After several hours of delay, the House late Monday evening passed -- for the second time -- a novel coronavirus economic relief package, a bill which lawmakers have said will help American workers and families impacted by the coronavirus pandemic.
The bill initially passed in a bipartisan vote early Saturday morning after hours of negotiations between House Speaker Nancy Pelosi and Treasury Secretary Steven Mnuchin. Due to a technical glitch, the House had to vote for the bill a second time.
But the bill was further delayed Monday after Texas Republican Rep. Louie Gohmert forced Democrats to allow him to read though the changes before allowing an unanimous consent request to prevail.
After a considerable wait, Gohmert said he believed the bill was a better version than the version he voted to oppose on Saturday morning.
The bill now heads to the Senate.
The economic relief bill ensures free coronavirus testing, bolsters unemployment insurance, increases spending on health insurance for the poor and adds $1 billion in food aid.
"This legislation is about testing, testing, testing," Pelosi said in a letter to her colleagues announcing the agreement. "To stop the spread of the virus, we have secured free coronavirus testing for everyone who needs a test, including the uninsured. We cannot fight coronavirus effectively unless everyone in our country who needs to be tested can get their test free of charge."
The agreement includes paid sick leave for some employees, as well as three months of paid emergency leave for some employees throughout the course of the coronavirus emergency.
But big businesses -- those with more than 500 employees -- are exempted from offering their employees paid sick leave or family leave under the bill.
The New York Times editorial board criticized the exemption in an opinion piece published over the weekend.
"The White House and congressional Republicans, who insisted on the exemptions as the price of bipartisan support for the legislation, bear the primary responsibility for the indefensible decision to prioritize corporate profits in the midst of a public health emergency," the NYT editorial board wrote. "But House Democrats also failed to act in the public interest. Paying sick workers to stay at home is both good policy and good politics. Why not pass a bill that required all employers to provide paid sick leave and then force Republicans to explain their objections to the public?"
Members of Congress were also critical of the exemption.
"On sick days and paid leave, these are temporary measures," said Rep. Rosa DeLauro, D-Conn., said in a statement. "While this will help millions, millions are still left out. So, I will build on these programs. It should not, and must not, take a pandemic to get working people the economic relief and stability they need."
Despite these criticisms, Pelosi and other Democrats were hailing the bill's passage as a win.

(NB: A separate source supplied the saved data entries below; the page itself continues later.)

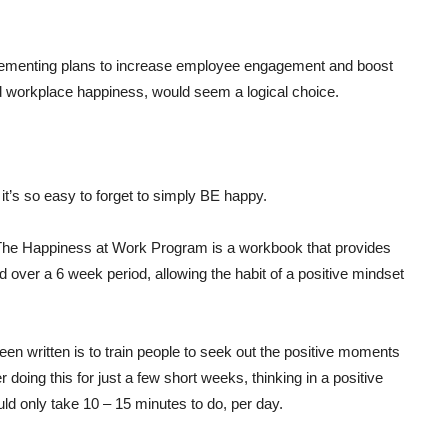
mplementing plans to increase employee engagement and boost
 and workplace happiness, would seem a logical choice.
, it’s so easy to forget to simply BE happy.
 The Happiness at Work Program is a workbook that provides
ver a 6 week period, allowing the habit of a positive mindset
n written is to train people to seek out the positive moments
r doing this for just a few short weeks, thinking in a positive
ld only take 10 – 15 minutes to do, per day.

However, once the bill reaches the Senate, it’s still not smooth sailing. Several sources confirm to ABC News that the legislation could face some hurdles there.
"Of course, senators will need to carefully review the version just passed by the House," Senate Majority Leader Mitch McConnell said Saturday, "but I believe the vast majority of senators in both parties will agree we should act swiftly to secure relief for American workers, families, and small businesses."
McConnell, who announced last week that the Senate’s planned recess was canceled, has also signaled that the Congress should pass additional legislation to further address financial and public health burdens.
Some Republicans have said they believe the current bill still needs some changes, which could indicate a rocky path to passage.
"It doesn't go far enough and it doesn't go fast enough," Sen. Tom Cotton, R-Ark., said on "Fox & Friends" Monday morning of the House-passed legislation. "Most of the measures in this bill are something that the senators will support, I believe … But we worry that the bill setting up a new and complicated system relying on businesses giving paid sick leave and then getting a refundable tax credit that won't move quickly enough and could put pressure on those businesses to lay workers off."
Sen. Ron Johnson, R-Wis., said in a statement that he hopes the Senate "will approach this with a level head and pass a bill that does more good than harm -- or, if it won't, pass nothing at all."
Before the Senate can even act on the coronavirus bill, it will first need to debate and vote on renewing and reforming the provisions in the Foreign Intelligence Surveillance Act, some of which expired over the weekend.
But some Republicans, like Sen. Josh Hawley, R-Mo., are urging the Senate to pass the coronavirus legislation first.
"FISA needs to be carefully reviewed. That takes time. That can wait," Hawley tweeted. "The emergency response to (coronavirus) should be the first order of business in the Senate tomorrow. There is no reason for this to take days & days."
Senate Democrats are also calling on the Senate to work fast. Senate Minority Leader Chuck Schumer criticized McConnell for sending home the Senate last week before the coronavirus legislation was dealt with.
"It was disgraceful that Leader McConnell left town last night. ... We could have had this done already, but he left," Schumer said over the weekend from New York.